Lei Mao bio photo

Lei Mao

Machine Learning, Artificial Intelligence, Computer Science.

Twitter Facebook LinkedIn GitHub   G. Scholar E-Mail RSS

Introduction

In my previous blog post “Special Relativity Explained”, I have explained special relativity and its several key consequences based on the Lorentz transformation.


Since I did not give a derivation for Lorentz transformation last time, in this blog post, I would like to present the derivations in detail.

Postulates of Special Relativity

Lorentz transformation was derived based on the following two postulates only.

First Postulate (Principle of Relativity)

The laws of physics take the same form in all inertial frames of reference.

Second Postulate (Invariance of Light Speed)
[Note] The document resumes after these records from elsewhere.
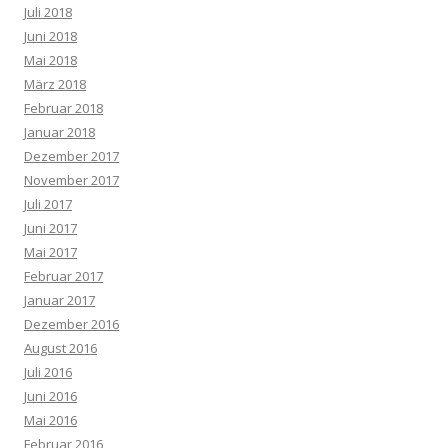
Juli 2018
Juni 2018
Mai 2018
März 2018
Februar 2018
Januar 2018
Dezember 2017
November 2017
Juli 2017
Juni 2017
Mai 2017
Februar 2017
Januar 2017
Dezember 2016
August 2016
Juli 2016
Juni 2016
Mai 2016
Februar 2016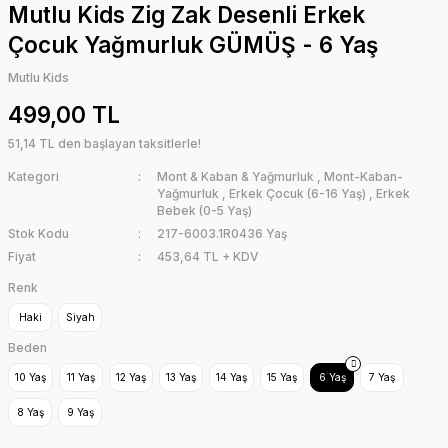
Mutlu Kids Zig Zak Desenli Erkek
Çocuk Yağmurluk GÜMÜŞ - 6 Yaş
Mutlu Kids
499,00 TL
51,14 TL den başlayan taksitlerle!
Kategori
Mont & Kaban & Yağmurluk
,
Mont-Kaban-
Yağmurluk
,
Erkek Çocuk (6-16 Yaş)
,
Erkek
Bebek (0-5 Yaş)
Stok Kodu
217-6003.1R0436 Yaş
Fiyat
453,64 TL + KDV
Renk
Haki
Siyah
Beden
10 Yaş
11 Yaş
12 Yaş
13 Yaş
14 Yaş
15 Yaş
6 Yaş
7 Yaş
8 Yaş
9 Yaş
As measured in any inertial frame of reference, light is always propagated in empty space with a definite velocity $c$ that is independent of the state of motion of the emitting body. It is also equivalent to say, the speed of light in free space has the same value $c$ in all inertial frames of reference.

Derivation

In the spacetime, we have two reference frames, a reference frame $S$ and another reference frame $S’$ moving at a velocity $v$ with respect to it. So the two reference frames in this scenario are inertial reference frame. The coordinate axes in each reference frame are parallel, i.e., the $x$ and $x’$ axes are parallel, the $y$ and $y’$ axes are parallel, and the $z$ and $z’$ axes are parallel, and remain mutually perpendicular. We assume the relative motion is along the coincident $xx’$ axes. At $t = t’ = 0$, the origins of both coordinate systems are the same, $(x,y,z) = (x’,y’,z’) = (0, 0, 0)$.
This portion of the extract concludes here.